Deep down the problem is not with the national team, but with this understanding itself. As long as, this football mentality prevails, everyone has to adapt no matter who the coach and players are.
Turkish football lacks an identity fed by a school of thought or tradition. Therefore, when things go south, the character who is the expression of this identity does not take the stage. Instead, pragmatic and hybrid football aimed to save the day takes place.
A school of thought built on the most basic footballing needs – utilization of time and space – is needed. It is generally assumed in football that strategy and formation are the same. However, formations do not explain to us how the ball is carried from point A to point B. They only explain where players stand before the first whistle of the game. Not only they lack defensive and offensive action patterns, but they also lack a countless number of formations that happen during the game according to the position of the ball.
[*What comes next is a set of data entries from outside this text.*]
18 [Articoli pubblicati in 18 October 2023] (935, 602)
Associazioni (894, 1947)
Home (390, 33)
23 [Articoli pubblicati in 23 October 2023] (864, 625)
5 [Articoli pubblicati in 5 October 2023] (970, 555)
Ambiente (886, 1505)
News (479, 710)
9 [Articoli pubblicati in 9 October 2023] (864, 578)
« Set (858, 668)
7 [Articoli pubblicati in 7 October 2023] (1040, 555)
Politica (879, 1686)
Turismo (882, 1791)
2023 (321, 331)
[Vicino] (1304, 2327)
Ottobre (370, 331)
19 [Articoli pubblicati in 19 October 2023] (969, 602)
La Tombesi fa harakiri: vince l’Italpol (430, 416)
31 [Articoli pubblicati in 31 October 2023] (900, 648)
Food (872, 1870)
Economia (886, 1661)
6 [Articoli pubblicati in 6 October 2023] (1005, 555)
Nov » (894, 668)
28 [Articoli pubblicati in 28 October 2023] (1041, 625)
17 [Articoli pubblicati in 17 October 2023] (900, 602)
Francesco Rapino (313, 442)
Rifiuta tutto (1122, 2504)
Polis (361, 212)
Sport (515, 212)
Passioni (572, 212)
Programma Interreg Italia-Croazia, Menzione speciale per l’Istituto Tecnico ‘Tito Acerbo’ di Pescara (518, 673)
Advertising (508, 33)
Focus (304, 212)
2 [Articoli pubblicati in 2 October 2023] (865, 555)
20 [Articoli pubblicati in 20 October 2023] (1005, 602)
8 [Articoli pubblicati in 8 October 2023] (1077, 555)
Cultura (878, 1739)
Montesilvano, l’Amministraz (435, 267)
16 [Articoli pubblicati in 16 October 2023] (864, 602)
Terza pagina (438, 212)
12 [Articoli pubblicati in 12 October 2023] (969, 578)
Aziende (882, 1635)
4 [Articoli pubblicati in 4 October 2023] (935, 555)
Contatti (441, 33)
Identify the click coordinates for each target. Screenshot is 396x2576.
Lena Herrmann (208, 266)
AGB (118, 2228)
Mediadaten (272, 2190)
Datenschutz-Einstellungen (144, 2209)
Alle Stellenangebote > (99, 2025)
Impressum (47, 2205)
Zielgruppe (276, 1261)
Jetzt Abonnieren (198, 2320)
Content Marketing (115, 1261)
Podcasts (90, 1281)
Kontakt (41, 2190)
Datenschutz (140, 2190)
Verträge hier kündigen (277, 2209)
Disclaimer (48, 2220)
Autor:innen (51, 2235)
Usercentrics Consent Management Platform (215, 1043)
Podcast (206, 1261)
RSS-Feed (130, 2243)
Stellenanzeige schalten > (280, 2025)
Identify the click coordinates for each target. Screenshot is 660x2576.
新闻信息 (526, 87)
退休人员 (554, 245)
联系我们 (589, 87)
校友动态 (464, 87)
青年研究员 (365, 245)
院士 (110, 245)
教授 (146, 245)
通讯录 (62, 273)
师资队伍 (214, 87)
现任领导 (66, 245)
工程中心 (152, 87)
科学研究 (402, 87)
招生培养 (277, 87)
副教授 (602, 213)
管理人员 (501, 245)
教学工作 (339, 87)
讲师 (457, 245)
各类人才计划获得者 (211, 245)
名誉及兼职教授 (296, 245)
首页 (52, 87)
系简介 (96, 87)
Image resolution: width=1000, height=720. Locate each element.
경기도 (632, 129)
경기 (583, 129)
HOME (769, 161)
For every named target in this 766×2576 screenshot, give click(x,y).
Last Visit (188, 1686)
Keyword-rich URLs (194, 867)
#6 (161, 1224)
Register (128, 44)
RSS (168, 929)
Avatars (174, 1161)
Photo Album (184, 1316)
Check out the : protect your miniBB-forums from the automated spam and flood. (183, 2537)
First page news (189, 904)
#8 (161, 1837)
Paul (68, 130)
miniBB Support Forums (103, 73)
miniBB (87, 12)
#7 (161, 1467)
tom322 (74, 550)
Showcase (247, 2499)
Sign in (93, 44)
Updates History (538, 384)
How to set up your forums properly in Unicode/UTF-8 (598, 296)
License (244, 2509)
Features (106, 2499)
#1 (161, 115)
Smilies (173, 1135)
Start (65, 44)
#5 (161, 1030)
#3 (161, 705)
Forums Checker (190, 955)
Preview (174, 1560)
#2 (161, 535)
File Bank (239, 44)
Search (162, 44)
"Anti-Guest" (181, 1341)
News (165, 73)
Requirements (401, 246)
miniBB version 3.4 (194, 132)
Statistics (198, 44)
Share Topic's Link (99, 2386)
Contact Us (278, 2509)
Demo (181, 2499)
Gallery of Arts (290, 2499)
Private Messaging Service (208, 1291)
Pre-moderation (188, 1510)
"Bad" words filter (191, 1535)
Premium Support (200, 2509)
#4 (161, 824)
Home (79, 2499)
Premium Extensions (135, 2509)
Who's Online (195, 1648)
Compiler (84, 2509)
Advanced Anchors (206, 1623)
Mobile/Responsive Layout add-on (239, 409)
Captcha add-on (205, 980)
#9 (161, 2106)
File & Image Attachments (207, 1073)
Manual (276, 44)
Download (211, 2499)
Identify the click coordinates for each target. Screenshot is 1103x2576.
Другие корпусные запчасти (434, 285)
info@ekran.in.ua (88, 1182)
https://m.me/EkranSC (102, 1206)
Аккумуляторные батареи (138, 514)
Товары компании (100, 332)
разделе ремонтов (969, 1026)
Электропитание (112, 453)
Hence, the new philosophy of Turkish football cannot take formation as a starting point. It should take two questions to the center: How can I bring the ball from anywhere on the pitch to my opponent’s goal and how can I stop my opponent from doing the same?
When you start with those questions, then you start thinking about the details that make all the difference. How should I position my players for passing and press? What should player A do when player B gets the ball? How can I press my opponent to disrupt its passing pattern and make him kick the ball to me? How can I collect this ball again? How should players around the player with the ball position themselves so that I have multiple passing options in every instance?
The list goes on, but they all connect to the same issue: How can I build a plan so detailed and repeatable that my players know how to approach each and every game. Asking every possible question beforehand and looking for answers, rather than expecting improvisation on the field. In the end, plans might not work, but that is how you build a philosophy.